Let’s be honest: our current love of angels owes a lot to Robbie Williams. His career was sinking without trace when ‘Angels’ catapulted him to super-stardom. It is played at christening parties, weddings, and funerals, with ‘angel’ becoming the ‘perfect’ human form – baby, bride, departed loved one – a fantasy. The official video is both revealing and disturbing: Robbie’s angel is a beautiful and passive woman who provides a means of avoiding any troubling introspection. Unlike an ordinary (real) woman, this fantasy does not demand reciprocity, to be treated as a human being; her acceptance of who he is neither asks for nor empowers change, but colludes in the status quo. Here, the salvation being offered is simply the resuscitation of a flagging ego; but there is no possibility of relationship, as we locate ourselves in an eternal present moment, without shared past or hope of a shared future.*
The writers of Dr Who brilliantly subverted the angel image with the Weeping Angels, aliens who take the form of ‘angel’ statues, moving at terrifying speed when their victim blinks – don’t blink! – and killing by transporting you to another time in which to grow old and die, separated from your loved ones. Are angels comforting, or frightening? Perhaps our turning people into angels separates us from the difficult but life-giving relationships with flesh-and-blood humans?

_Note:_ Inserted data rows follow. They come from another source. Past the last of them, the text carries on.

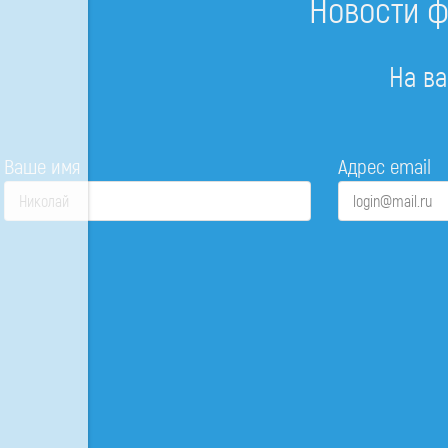
Новости ф
На ва
Ваше имя
Адрес email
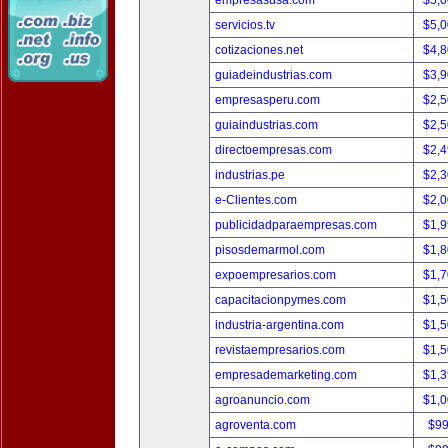
empresasusa.com
$5,
servicios.tv
$5,
cotizaciones.net
$4,
guiadeindustrias.com
$3,
empresasperu.com
$2,
guiaindustrias.com
$2,
directoempresas.com
$2,
industrias.pe
$2,
e-Clientes.com
$2,
publicidadparaempresas.com
$1,
pisosdemarmol.com
$1,
expoempresarios.com
$1,
capacitacionpymes.com
$1,
industria-argentina.com
$1,
revistaempresarios.com
$1,
empresademarketing.com
$1,
agroanuncio.com
$1,
agroventa.com
$9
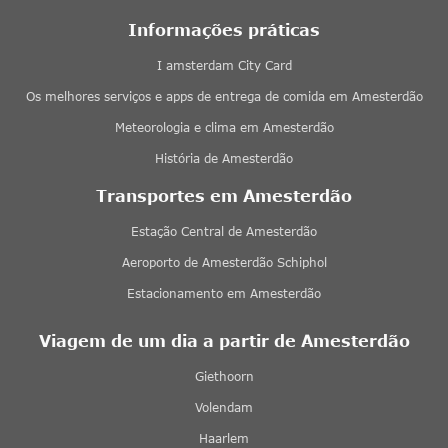
Informações práticas
I amsterdam City Card
Os melhores serviços e apps de entrega de comida em Amesterdão
Meteorologia e clima em Amesterdão
História de Amesterdão
Transportes em Amesterdão
Estação Central de Amesterdão
Aeroporto de Amesterdão Schiphol
Estacionamento em Amesterdão
Viagem de um dia a partir de Amesterdão
Giethoorn
Volendam
Haarlem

Just up the road from us, in Gateshead, stands the Angel of the North. It is an iconic image of North East England. Sculptor Antony Gormley said this:
“People are always asking, why an angel? The only response I can give is that no-one has ever seen one and we need to keep imagining them. The angel has three functions – firstly a historic one to remind us that below this site coal miners worked in the dark for two hundred years, secondly to grasp hold of the future, expressing our transition from the industrial to the information age, and lastly to be a focus for our hopes and fears – a sculpture is an evolving thing.”
This Angel resonates with our need for angels. But Gormley unpacks that need in terms of a disruption – travellers going about their everyday business pass this angel at a rate of more than one person per second – that connects us to the past, to the future, and to our hopes and fears.

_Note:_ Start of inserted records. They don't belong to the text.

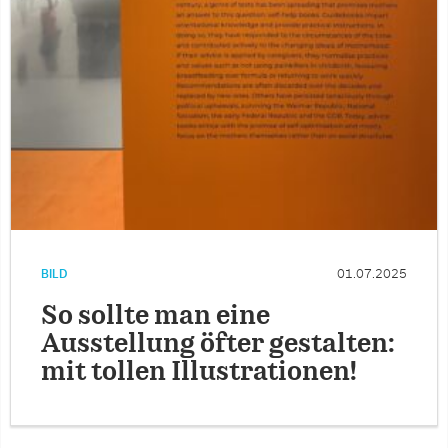
BILD
01.07.2025
So sollte man eine
Ausstellung öfter gestalten:
mit tollen Illustrationen!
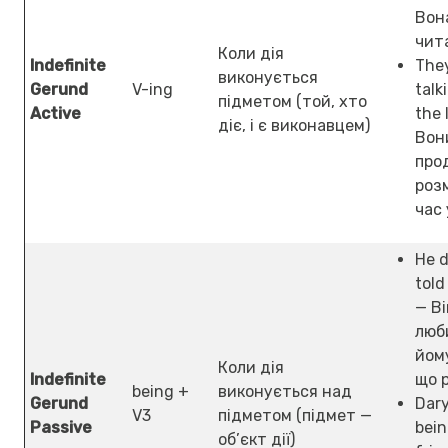
Вон
чит
Коли дія
Indefinite
The
виконується
Gerund
V-ing
talk
підметом (той, хто
Active
the 
діє, і є виконавцем)
Вон
про
роз
час
He d
told
— Ві
люб
йом
Коли дія
Indefinite
що 
being +
виконується над
Gerund
Dar
V3
підметом (підмет —
Passive
bein
об’єкт дії)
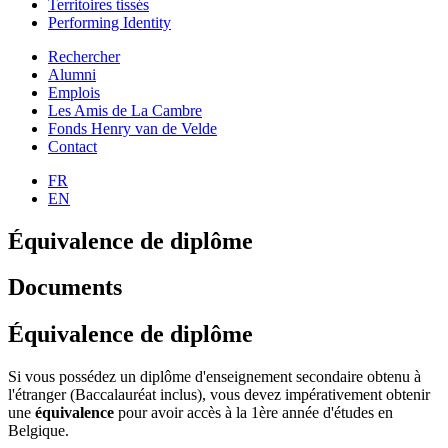
Territoires tissés
Performing Identity
Rechercher
Alumni
Emplois
Les Amis de La Cambre
Fonds Henry van de Velde
Contact
FR
EN
Équivalence de diplôme
Documents
Équivalence de diplôme
Si vous possédez un diplôme d'enseignement secondaire obtenu à
l'étranger (Baccalauréat inclus), vous devez impérativement obtenir
une
équivalence
pour avoir accès à la 1ère année d'études en
Belgique.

And this disruption, and those particular connections, seem to me to make the Angel a good place to start Advent (which begins on Sunday) – with its stories filled with angels…
*“Desire’s balancing point between past and future means that it can only exist as a gift nourished by a promise.” Revd Dr Jessica Martin, prologue to the Pilling Report (Report of the House of Bishops Working Group on human sexuality), p. xv.